Cette propension des autorités de « tutelle » ou de « jugement » à juger le « politique » devient préoccupante car elle dénie tout sens aux valeurs portées par les élus. En déconnectant ses observations des réalités locales, on en arrive à des jugements hâtifs et surtout très peu fouillés. Un budget peut ainsi être particulièrement sommaire mais se pourrait être sincère et véritable. Comment l’apprécier ? C’est extrêmement difficile puisque très peu de chiffres destinés à être plantés sur les pages blanches du Commissaire sont forcément insincères car liés à une estimation ayant le propre de ne pas pour être sincère à 100 %. C’est la seule prévision indiscutable !

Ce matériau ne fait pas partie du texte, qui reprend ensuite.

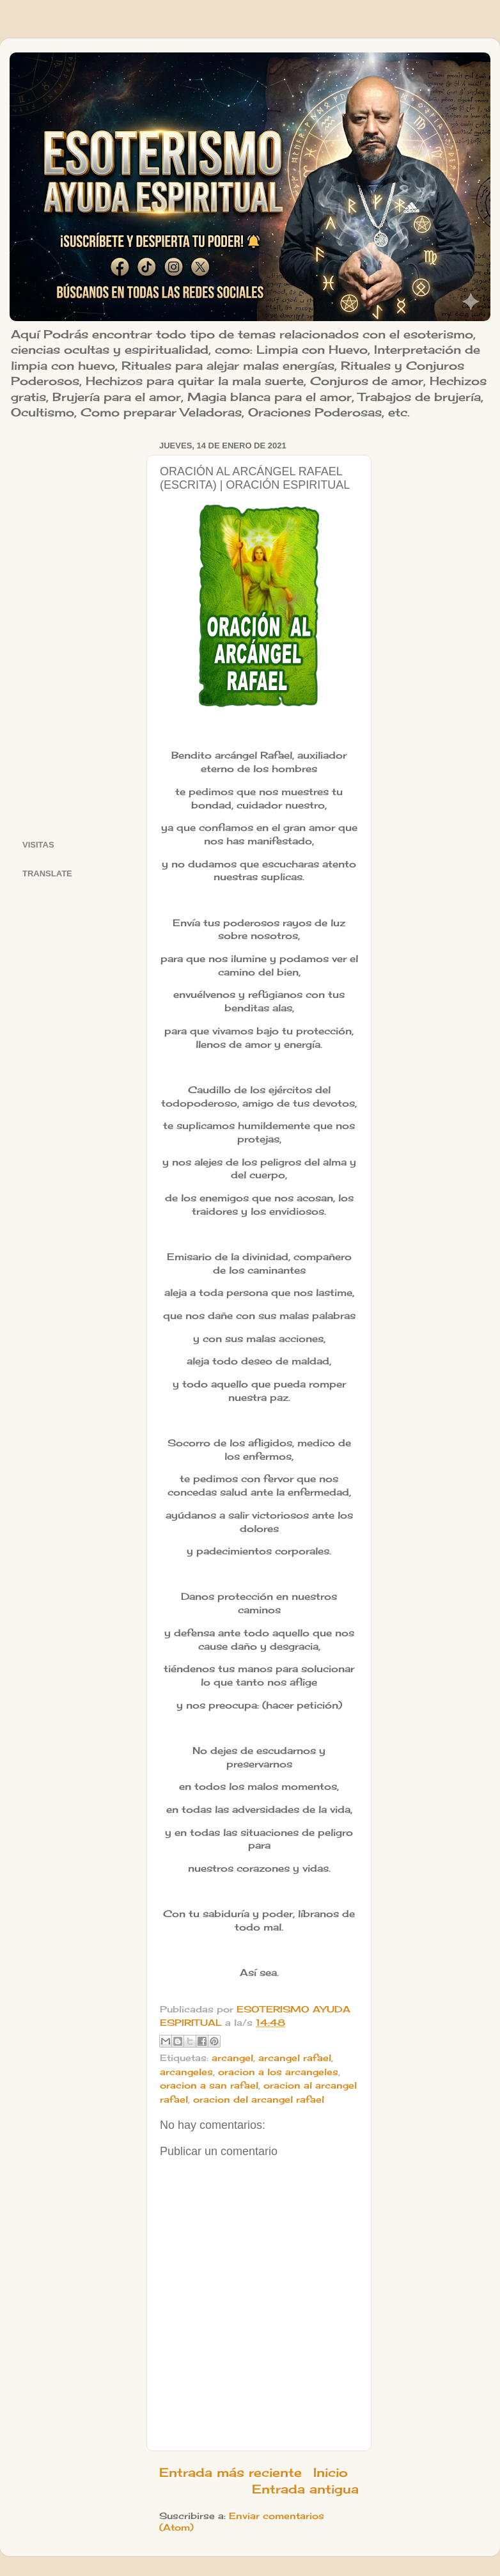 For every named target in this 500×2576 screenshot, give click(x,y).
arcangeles (186, 2072)
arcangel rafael (294, 2058)
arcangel (232, 2058)
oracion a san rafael (209, 2085)
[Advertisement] (76, 629)
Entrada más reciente (230, 2472)
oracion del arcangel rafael (258, 2099)
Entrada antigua (305, 2489)
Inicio (330, 2472)
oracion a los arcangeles (278, 2072) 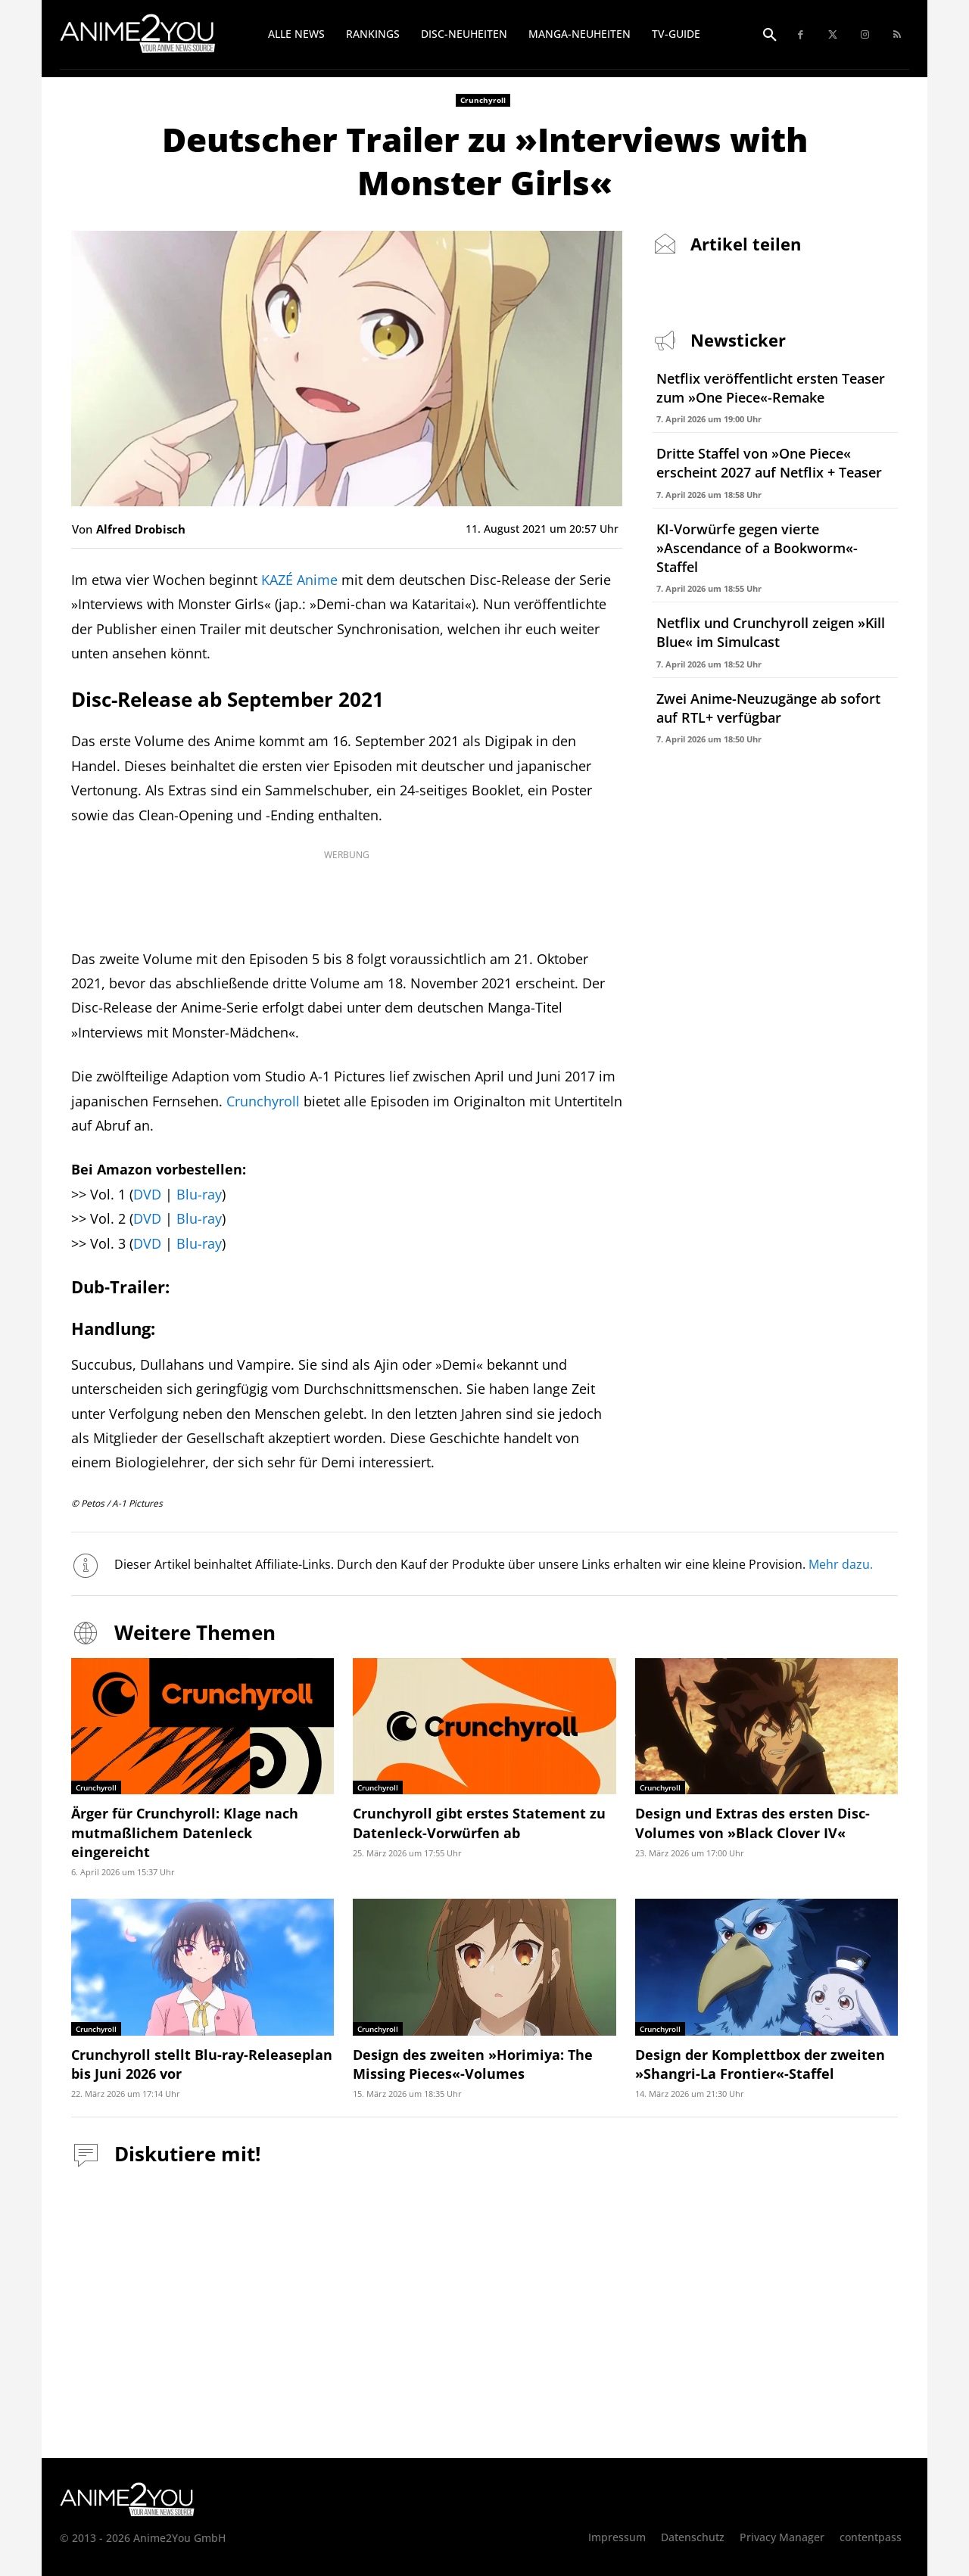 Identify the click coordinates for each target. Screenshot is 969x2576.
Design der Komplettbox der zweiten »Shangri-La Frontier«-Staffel (760, 2064)
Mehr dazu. (841, 1564)
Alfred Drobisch (140, 529)
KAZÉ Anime (299, 580)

Cet article a 2 commentaires

  1. FOURNY

    L’art de la prévision est bien difficile, surtout dans le contexte actuel, car il fait appel à plusieurs vecteurs.
    Que l’on peut résumer au nombre de trois principaux qui sont totalement interdépendants, le contexte politique, le contexte économique et le contexte sociologique.
    Il est évident que lorsque le gouvernement établit sa loi de finances, et dans les contraintes actuelles, il a tout intérêt à annoncer de manière raisonnable des lendemains qui chantent
    Sinon quel serait l’objectif de la mise en place de sa politique, si lors du vote demain serait pire qu’aujourd’hui. Il ne peut faire autrement que d’annoncer que ses mesures en général, celles que l’on retient et qui sont impopulaires, ne dureront pas et disparaitront dès la sortie de crise.
    Dans le même temps, il dispose d’indicateurs nombreux parfois contradictoires, pour l’aider à élaborer sa politique budgétaire, FMI, OCDE, UE, INSEE etc (d’ailleurs à ce sujet il faut lire le canard enchainé qui s’amuse parfois à faire le comparatif entre les prévisions annoncées et la réalité de ces organismes savants et c’est parfois cocasse).
    Donc politiquement, si l’on est contraint à la sincérité lors de l’élaboration d’une loi de finances, on se doit aussi à l’optimisme.
    Pourtant, les réalisations ne sont pas toujours à l’hauteur des espérances, si les impôts ne sont pas rentrés autant que prévus, il faut noter que le déficit s’est avéré en pourcentage un peu moins fort que ce qu’annonçaient les premières estimations, la « vérité » des chiffres.
    L’influence du politique existe donc, mais il n’est pas seul décisionnaire, le contexte économique mondiale pèse beaucoup sur les résultats, on connait tous, les deux chocs pétroliers qui ont rebattu les cartes de l’économie mondiale, mais on a des exemples plus récents et plus anecdotiques comme le Tsunami dans le Sud Est Asiatique et FUKUSHIMA qui ont eu d’énormes impacts liés à la concentration économique sur les semi-conducteurs et d’après certains analystes ont ralenti la croissance mondiale de 0,1 à ,0,2%. Cela démontre les relations qui existent entre le politique et l’économique.
    La dimension sociologique est loin d’être négligeable, ce que d’anciens politiques répétaient « il faut rétablir la confiance », je ne parle pas de rétablir la confiance dans le Politique car là la difficulté est énorme, je parle de rétablir la confiance dans la ou les politiques mises en œuvre, tant que le citoyen, consommateur, contribuable lambda n’aura pas confiance en son avenir et qu’il le verra moins rose que le présent, aucune vraie politique économique ne pourra être mise en place. L’influence du consommateur final est la clé de voute de la réussite d’une politique économique car il est aussi bien souvent le contribuable. Et celui-ci à l’égal quasiment d’un aléa climatique qui est le plus difficile à cerner dans son comportement.

    Alors, quand les thuriféraires de la norme comptable, de la vérité des chiffres viennent donner des conseils a posteriori en grande pompe, revêtus de leur parure rouge sur la vérité des chiffres qui ne représente qu’une situation à un instant I, qui n’est déjà plus vraie au moment même où on l’évoque, je citerai Beaumarchais qui lui-même la reprenait « la critique est aisée, mais l’art est difficile »

  2. J-P REIX

    A mon sens la réserve est de loin préférable à un déficit supplémentaire.